Get Prepared

Alcohol is a toxin the body wants to get rid of

When alcohol is consumed, the human body is alerted and will start to eliminate it.  The liver does much of this process.

It takes around one hour for a healthy liver to process a single standard drink. This is only an average, a person's other health issues will impact this.

Drinking more than one standard drink in an hour will mean that the liver cannot keep up, and the alcohol will build up and start to be absorbed into the blood stream.

This leads to a range of impairments;

  • Initially, the drinker will experience light-headedness and feelings of euphoria – generally these are pleasant.  They are the early signs of impairment.
  • Balance and movement will be affected – increasing the risk of falls and other injuries.
  • Slowed reaction times – slowing essential skills needed for driving, cooking, looking after children etc.
  • Impaired judgement – increasing the risk of aggression, and making poor choices such as driving, or getting into a car with someone intoxicated, or continuing to drink, or having sex you later regret.
  • Changed mood and emotional state – this can lead to missing or misinterpreting social cues increasing the risk of aggression and violence, depression.
  • “Hangover” – the after effects of heavy drinking can carry over into the next day. This might affect the ability to attend work, school or university, look after children or other responsibilities.

Continued consumption can lead to black-outs and alcohol poisoning. 

As well as injuries and violence, heavy consumption of alcohol can have significant and long-term effects on the body including brain damage, liver damage and failure.

The law on intoxication

New Zealand does not have any laws against being intoxicated or drunk. Rather, the Police can apprehend persons if they are creating disorder.

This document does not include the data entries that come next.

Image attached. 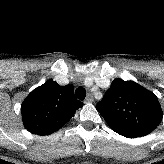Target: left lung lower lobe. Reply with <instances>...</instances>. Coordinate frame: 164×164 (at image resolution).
<instances>
[{"label": "left lung lower lobe", "instance_id": "obj_1", "mask_svg": "<svg viewBox=\"0 0 164 164\" xmlns=\"http://www.w3.org/2000/svg\"><path fill=\"white\" fill-rule=\"evenodd\" d=\"M116 132V131H115ZM118 134L120 135H123L125 137H128V138H136V137H141L137 134H133V133H127V132H117Z\"/></svg>", "mask_w": 164, "mask_h": 164}]
</instances>
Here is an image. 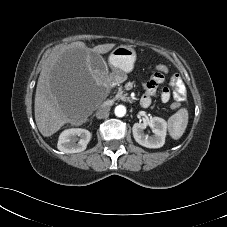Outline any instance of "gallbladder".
Masks as SVG:
<instances>
[{
	"label": "gallbladder",
	"instance_id": "bac80fb5",
	"mask_svg": "<svg viewBox=\"0 0 227 227\" xmlns=\"http://www.w3.org/2000/svg\"><path fill=\"white\" fill-rule=\"evenodd\" d=\"M90 62H91V66L93 67L95 72L101 73V74H104L107 72L108 67L100 55L91 53Z\"/></svg>",
	"mask_w": 227,
	"mask_h": 227
}]
</instances>
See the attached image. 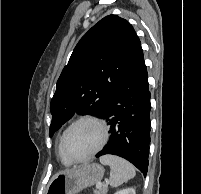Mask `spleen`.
Here are the masks:
<instances>
[{
    "label": "spleen",
    "instance_id": "obj_1",
    "mask_svg": "<svg viewBox=\"0 0 201 194\" xmlns=\"http://www.w3.org/2000/svg\"><path fill=\"white\" fill-rule=\"evenodd\" d=\"M103 165L110 166L109 184L118 187L136 175L135 168L131 163L117 156L104 155L99 159Z\"/></svg>",
    "mask_w": 201,
    "mask_h": 194
}]
</instances>
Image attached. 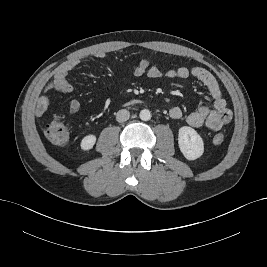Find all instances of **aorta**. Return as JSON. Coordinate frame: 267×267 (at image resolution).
<instances>
[{"label": "aorta", "instance_id": "obj_1", "mask_svg": "<svg viewBox=\"0 0 267 267\" xmlns=\"http://www.w3.org/2000/svg\"><path fill=\"white\" fill-rule=\"evenodd\" d=\"M140 119L143 121H148L151 119V112L148 109H143L140 111Z\"/></svg>", "mask_w": 267, "mask_h": 267}]
</instances>
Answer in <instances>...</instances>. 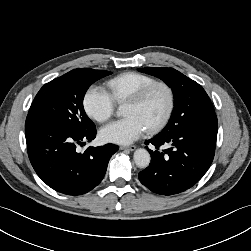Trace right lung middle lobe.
<instances>
[{"mask_svg": "<svg viewBox=\"0 0 251 251\" xmlns=\"http://www.w3.org/2000/svg\"><path fill=\"white\" fill-rule=\"evenodd\" d=\"M110 74L109 71L81 68L46 83L37 93L27 119L41 120L78 133L96 129L84 111V95L92 83Z\"/></svg>", "mask_w": 251, "mask_h": 251, "instance_id": "1", "label": "right lung middle lobe"}]
</instances>
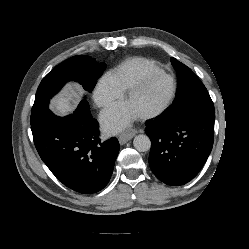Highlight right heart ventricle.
I'll use <instances>...</instances> for the list:
<instances>
[{"label":"right heart ventricle","mask_w":249,"mask_h":249,"mask_svg":"<svg viewBox=\"0 0 249 249\" xmlns=\"http://www.w3.org/2000/svg\"><path fill=\"white\" fill-rule=\"evenodd\" d=\"M159 72L163 71L154 61L131 57L120 63L109 75L121 91H126L144 76Z\"/></svg>","instance_id":"1"}]
</instances>
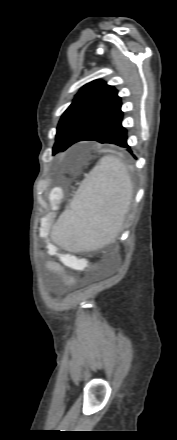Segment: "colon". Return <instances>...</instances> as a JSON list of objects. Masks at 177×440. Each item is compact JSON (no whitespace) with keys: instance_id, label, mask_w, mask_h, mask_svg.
I'll return each mask as SVG.
<instances>
[{"instance_id":"colon-1","label":"colon","mask_w":177,"mask_h":440,"mask_svg":"<svg viewBox=\"0 0 177 440\" xmlns=\"http://www.w3.org/2000/svg\"><path fill=\"white\" fill-rule=\"evenodd\" d=\"M50 198H51V202L55 205L57 203L58 198H59V194L58 193H52ZM67 278L69 280H71L69 277H67Z\"/></svg>"}]
</instances>
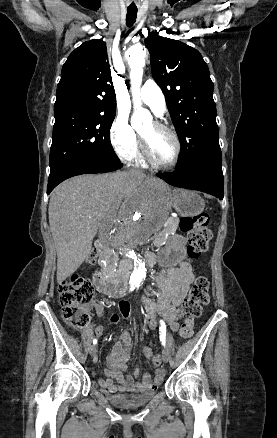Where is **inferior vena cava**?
Here are the masks:
<instances>
[{
  "instance_id": "obj_1",
  "label": "inferior vena cava",
  "mask_w": 277,
  "mask_h": 438,
  "mask_svg": "<svg viewBox=\"0 0 277 438\" xmlns=\"http://www.w3.org/2000/svg\"><path fill=\"white\" fill-rule=\"evenodd\" d=\"M131 172H136V174H139L138 170H131Z\"/></svg>"
}]
</instances>
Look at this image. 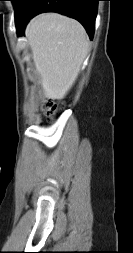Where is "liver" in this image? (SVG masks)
Wrapping results in <instances>:
<instances>
[{
  "label": "liver",
  "instance_id": "1",
  "mask_svg": "<svg viewBox=\"0 0 133 253\" xmlns=\"http://www.w3.org/2000/svg\"><path fill=\"white\" fill-rule=\"evenodd\" d=\"M43 95L63 99L80 72L89 50L84 27L56 13L33 18L25 29Z\"/></svg>",
  "mask_w": 133,
  "mask_h": 253
}]
</instances>
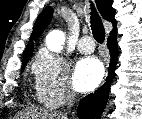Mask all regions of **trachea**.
<instances>
[{"label": "trachea", "mask_w": 142, "mask_h": 119, "mask_svg": "<svg viewBox=\"0 0 142 119\" xmlns=\"http://www.w3.org/2000/svg\"><path fill=\"white\" fill-rule=\"evenodd\" d=\"M90 19H91L90 23H91V29H92L94 39L98 43H103L105 39V29H104L102 20L99 14L97 13L96 9L94 8V6L91 11Z\"/></svg>", "instance_id": "3493384b"}]
</instances>
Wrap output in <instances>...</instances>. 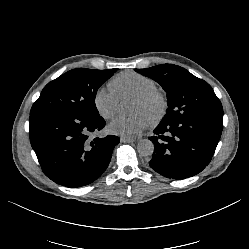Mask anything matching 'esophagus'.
<instances>
[{
  "instance_id": "34e87169",
  "label": "esophagus",
  "mask_w": 249,
  "mask_h": 249,
  "mask_svg": "<svg viewBox=\"0 0 249 249\" xmlns=\"http://www.w3.org/2000/svg\"><path fill=\"white\" fill-rule=\"evenodd\" d=\"M120 141H121L122 143H132V142L135 141V139H134V138H130V137H124V136H122V137L120 138Z\"/></svg>"
}]
</instances>
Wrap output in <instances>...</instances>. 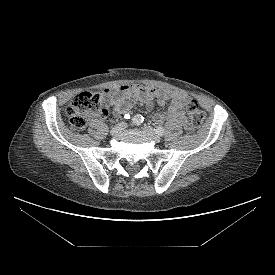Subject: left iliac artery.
<instances>
[{"label": "left iliac artery", "instance_id": "left-iliac-artery-1", "mask_svg": "<svg viewBox=\"0 0 275 275\" xmlns=\"http://www.w3.org/2000/svg\"><path fill=\"white\" fill-rule=\"evenodd\" d=\"M155 130L158 135H163L165 133L164 128L161 126H157Z\"/></svg>", "mask_w": 275, "mask_h": 275}]
</instances>
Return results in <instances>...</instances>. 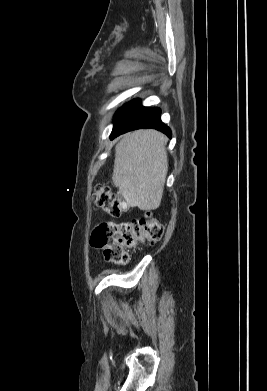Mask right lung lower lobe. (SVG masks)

There are a number of offences related to intoxication. Most of these relate to licensed premises. You can read them here.

For example, a licensed premises MUST NOT:

  • Sell or supply alcohol to an intoxicated person
  • Allow a person to become intoxicated on their premises
  • Allow a person who is intoxicated to remain in the licensed premises

In addition, it is illegal for anyone under 18 to be drinking in a public place (without their parent/guardian).

Factors which facilitate heavy drinking in New Zealand

There are a number of factors in our environment which facilitate heavy drinking:

  • licensed premises open late at night and early morning,
  • a high number of licensed premises in an area
  • high exposure to alcohol marketing and promotion,
  • cheap alcohol products
  • certain types of products such as Ready-to-drinks (RTDs)
  • availability of higher strength beverages.

Screening for hazardous drinking

The earlier we intervene on hazardous drinking, the less harm will result.

Ideally, everyone who is seen by a health practitioner should be screened for alcohol use, and if found to drink hazardously, provided with brief intervention and referral to treatment.